Only the third-party MaskGIT-VQGAN tokenizer is excluded — it is downloaded separately
(from [TiTok](https://huggingface.co/fun-research/TiTok)) and passed via `vq_model`.
- **Framework:** PyTorch.
## Intended uses & limitations
- **Intended use:** extracting compact sparse/dense visual features for downstream
recognition, segmentation, retrieval, reconstruction, and analysis.

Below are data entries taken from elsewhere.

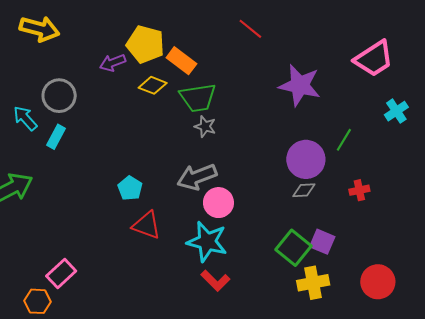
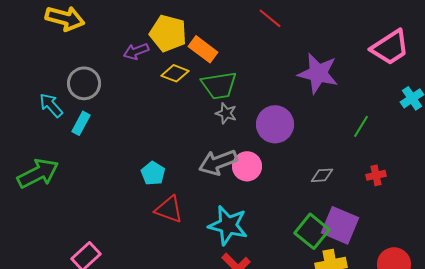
purple circle: (306, 159) -> (275, 124), moved
pink circle: (218, 203) -> (247, 166), moved
purple square: (322, 242) -> (340, 225), size x1.5

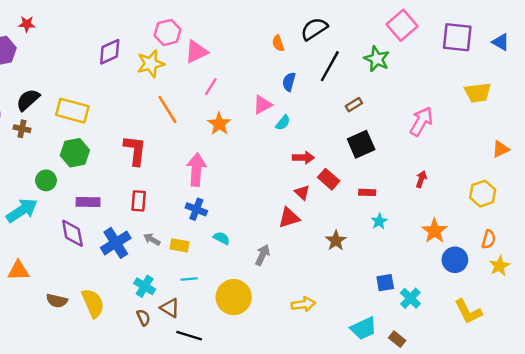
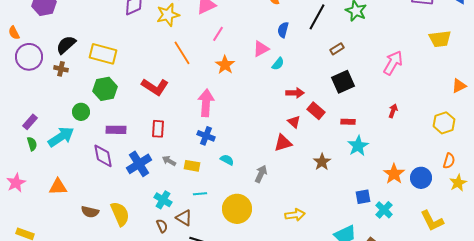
red L-shape: (135, 150) -> (155, 87), turned 116
cyan star: (379, 221) -> (358, 146), size x1.5
orange star: (434, 231) -> (394, 174), moved

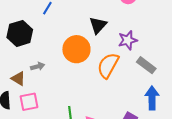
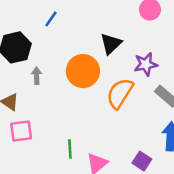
gray arrow: (38, 66) -> (37, 76), moved, turned -80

- **Limitations:** pretrained on ImageNet-1K at 224×224, so features reflect that
distribution; performance on very different domains (e.g. medical, satellite) may
require fine-tuning. The models are research artifacts and are not safety-tested for
production decision-making.
## Citation
```bibtex
@inproceedings{zhao2026stellar,
title = {Learning Sparse Visual Representations via Spatial-Semantic Factorization},
author = {Zhao, Theodore Zhengde and Kiblawi, Sid and Yang, Jianwei and Usuyama, Naoto and Tan, Reuben and Codella, Noel C and Naumann, Tristan and Poon, Hoifung and Wei, Mu},
booktitle = {International Conference on Machine Learning (ICML)},
year = {2026},
url = {https://arxiv.org/abs/2602.01905},
}
```
## License
Released under the [MIT License](LICENSE).